Questo articolo era stato pubblicato inizialmente il 2012/01/20 sul sito della Rete Tre della Radiotelevisione Svizzera, dove attualmente non è più disponibile. Viene ripubblicato qui per mantenerlo a disposizione per la consultazione.
Ieri sera la notizia si è diffusa in modo esplosivo, principalmente via Twitter: l'FBI ha chiuso Megavideo, Megaupload e altri siti Internet associati e le autorità della Nuova Zelanda hanno arrestato quattro titolari di questi popolarissimi siti di file sharing proprio mentre si sta discutendo negli Stati Uniti il destino dei disegni di legge SOPA e PIPA per inasprire la lotta alla pirateria audiovisiva. La reazione del gruppo Anonymous è stata immediata: attacco e interdizione d'accesso (denial of service) del sito dell'FBI, di quello del Dipartimento di Giustizia statunitense e di altri siti riguardanti il diritto d'autore.

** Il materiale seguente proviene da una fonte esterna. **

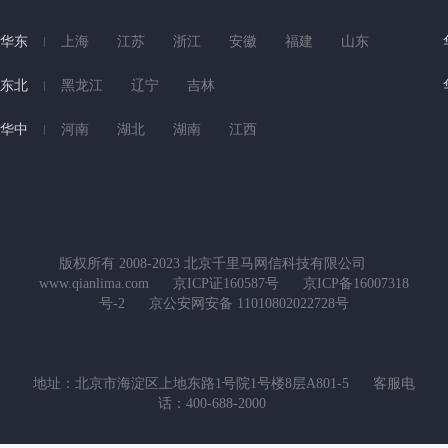
华东
上海
江苏
浙江
安徽
福建
山东
东北
黑龙江
辽宁
吉林
华中
河南
湖北
湖南
江西
版权所有 2008-2023 北京千里马网信科技有限公司
www.qianlima.com
京ICP证160587号
京ICP备16007318
号-2
京公安网安备 11010802022728号
地址：北京市海淀区上地东路1号院1号楼8层A801-5
客服电
话：400-688-2000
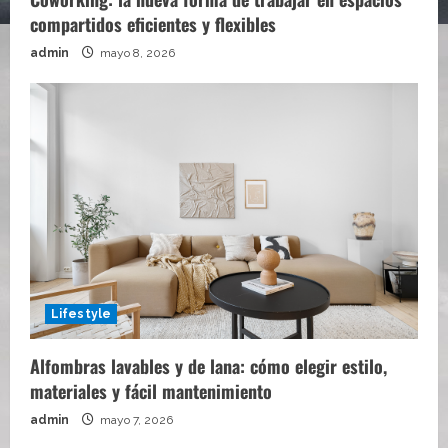
compartidos eficientes y flexibles
admin
mayo 8, 2026
Lifestyle
Alfombras lavables y de lana: cómo elegir estilo,
materiales y fácil mantenimiento
admin
mayo 7, 2026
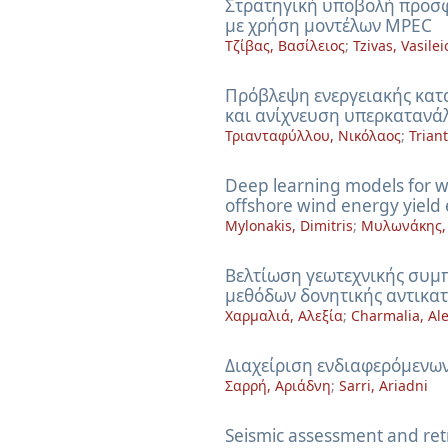
Στρατηγική υποβολή προσφ
Διπλωματικές Εργασίες
με χρήση μοντέλων MPEC
Πολιτικές Πρόσβασης
Ανά Ημερομηνία
Τζίβας, Βασίλειος
;
Tzivas, Vasilei
Έκδοσης
Συγγραφείς
Τίτλοι
Πρόβλεψη ενεργειακής κατ
Θέματα
και ανίχνευση υπερκαταν
Τριανταφύλλου, Νικόλαος
;
Triant
Deep learning models for w
offshore wind energy yield 
Mylonakis, Dimitris
;
Μυλωνάκης,
Βελτίωση γεωτεχνικής συμ
μεθόδων δονητικής αντικα
Χαρμαλιά, Αλεξία
;
Charmalia, Ale
Διαχείριση ενδιαφερόμενω
Σαρρή, Αριάδνη
;
Sarri, Ariadni
Seismic assessment and retro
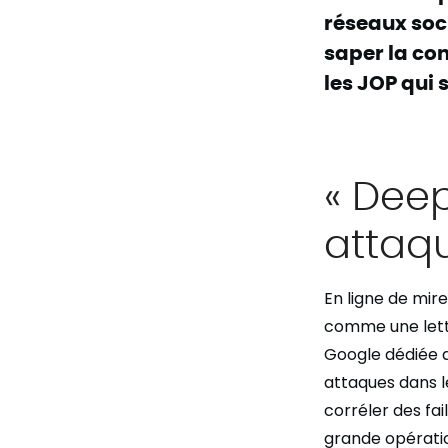
réseaux soc
saper la co
les JOP qui 
« Deep
attaq
En ligne de mire
comme une lett
Google dédiée au
attaques dans l
corréler des fa
grande opérati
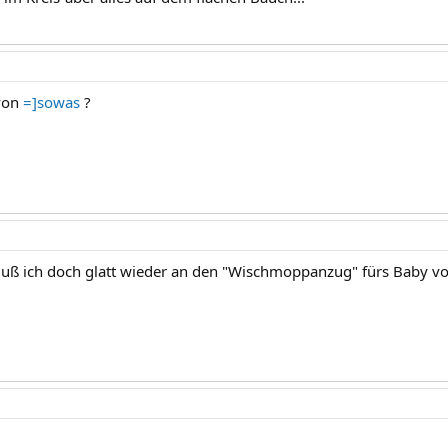
 von
=]sowas
?
uß ich doch glatt wieder an den "Wischmoppanzug" fürs Baby von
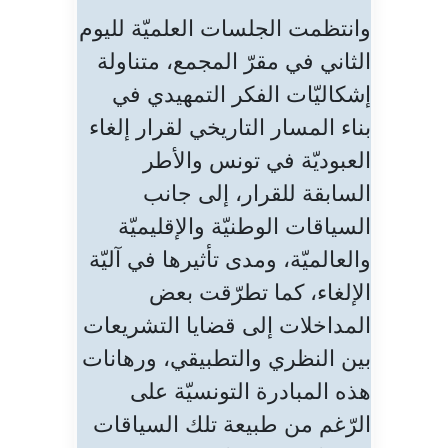
وانتظمت الجلسات العلميّة لليوم
الثاني في مقرّ المجمع، متناولة
إشكاليّات الفكر التمهيدي في
بناء المسار التاريخي لقرار إلغاء
العبوديّة في تونس والأطر
السابقة للقرار، إلى جانب
السياقات الوطنيّة والإقليميّة
والعالميّة، ومدى تأثيرها في آليّة
الإلغاء، كما تطرّقت بعض
المداخلات إلى قضايا التشريعات
بين النظري والتطبيقي، ورهانات
هذه المبادرة التونسيّة على
الرّغم من طبيعة تلك السياقات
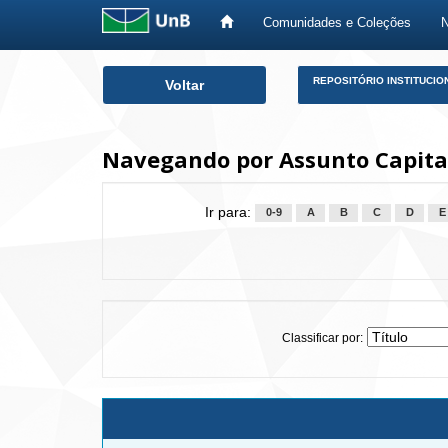
Comunidades e Coleções
Skip
REPOSITÓRIO INSTITUCIO
Voltar
navigation
Navegando por Assunto Capital
Ir para:
0-9
A
B
C
D
E
Classificar por:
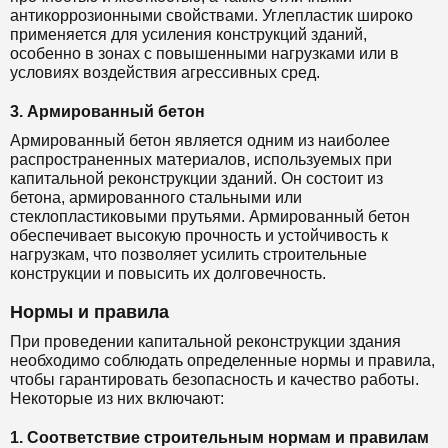
антикоррозионными свойствами. Углепластик широко
применяется для усиления конструкций зданий,
особенно в зонах с повышенными нагрузками или в
условиях воздействия агрессивных сред.
3. Армированный бетон
Армированный бетон является одним из наиболее
распространенных материалов, используемых при
капитальной реконструкции зданий. Он состоит из
бетона, армированного стальными или
стеклопластиковыми прутьями. Армированный бетон
обеспечивает высокую прочность и устойчивость к
нагрузкам, что позволяет усилить строительные
конструкции и повысить их долговечность.
Нормы и правила
При проведении капитальной реконструкции здания
необходимо соблюдать определенные нормы и правила,
чтобы гарантировать безопасность и качество работы.
Некоторые из них включают:
1. Соответствие строительным нормам и правилам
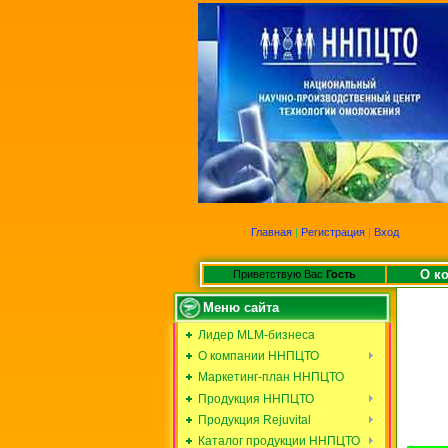
Главная
|
Регистрация
|
Вход
О к
Приветствую Вас
Гость
Меню сайта
Лидер MLM-бизнеса
О компании ННПЦТО
Маркетинг-план ННПЦТО
Продукция ННПЦТО
Продукция Rejuvital
Каталог продукции ННПЦТО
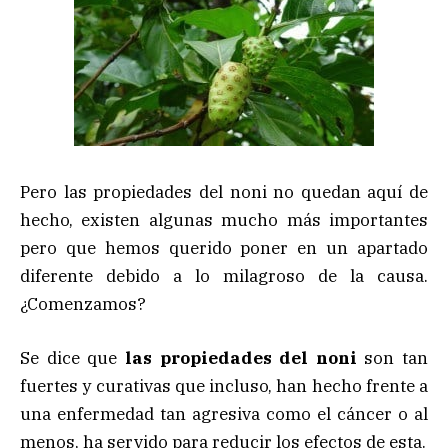
Pero las propiedades del noni no quedan aquí de
hecho, existen algunas mucho más importantes
pero que hemos querido poner en un apartado
diferente debido a lo milagroso de la causa.
¿Comenzamos?
Se dice que
las propiedades del noni
son tan
fuertes y curativas que incluso, han hecho frente a
una enfermedad tan agresiva como el cáncer o al
menos, ha servido para reducir los efectos de esta.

Paradossalmente l'operazione dell'FBI sembra dimostrare che le leggi già in vigore sono più che sufficienti a reprimere i siti di file sharing che non rispettano le norme antipirateria e il suo tempismo a prima vista appare come un tentativo di influenzare il dibattito e l'opinione pubblica dopo la serrata volontaria di molti siti Internet del 18 gennaio scorso per protestare contro i danni alla libertà d'espressione nel mondo che sarebbero derivati dall'approvazione di SOPA e PIPA. Ma leggendo i capi d'accusa dell'operazione (disponibili in sintesi su Stopfraud.gov e in forma completa su Scribd) emergono dettagli estremamente interessanti.
Prima di tutto, i titolari di Megaupload non sono incriminati solo per pirateria audiovisiva: le accuse principali sono riciclaggio di denaro e creazione di un'organizzazione criminale. Poi c'è la scala enorme delle attività di Megavideo e associati: oltre 150 milioni di utenti registrati e 50 milioni di visitatori al giorno, che generavano il 4% di tutto il traffico dati di Internet. Queste attività avrebbero causato danni ai titolari dei diritti dei file scambiati per oltre 500 milioni di dollari, ma si tratta di una stima molto arbitraria.
Quello che conta – anche per le prese di posizione degli utenti della Rete – è che i gestori di Megaupload non erano semplici appassionati che condividevano film rari o le serie TV preferite per passione e senza scopo di lucro. Tramite le attività dei siti chiusi dall'FBI avevano accumulato in cinque anni oltre 175 milioni di dollari attraverso la vendita di spazi pubblicitari (25 milioni di dollari) e di abbonamenti al servizio di file sharing (150 milioni). Spendevano ogni mese milioni di dollari per la gestione degli apparati del sito. Fra i beni sequestrati dall'FBI ci sono una dozzina di Mercedes, una Rolls Royce Phantom e una Lamborghini, oltre a conti correnti milionari sparsi per tutto il mondo.
I gestori di Megavideo, inoltre, avevano consapevolmente istituito un sistema che si presentava come sito di deposito gratuito per i file degli utenti ma in realtà spingeva a sottoscrivere abbonamenti attraverso rallentamenti, limiti di tempo (72 minuti di streaming al giorno) e cancellazione dei file poco scaricati. Nel contempo offriva sostanziosi compensi in denaro agli utenti che caricavano file molto richiesti. Da qui l'accusa di associazione per delinquere.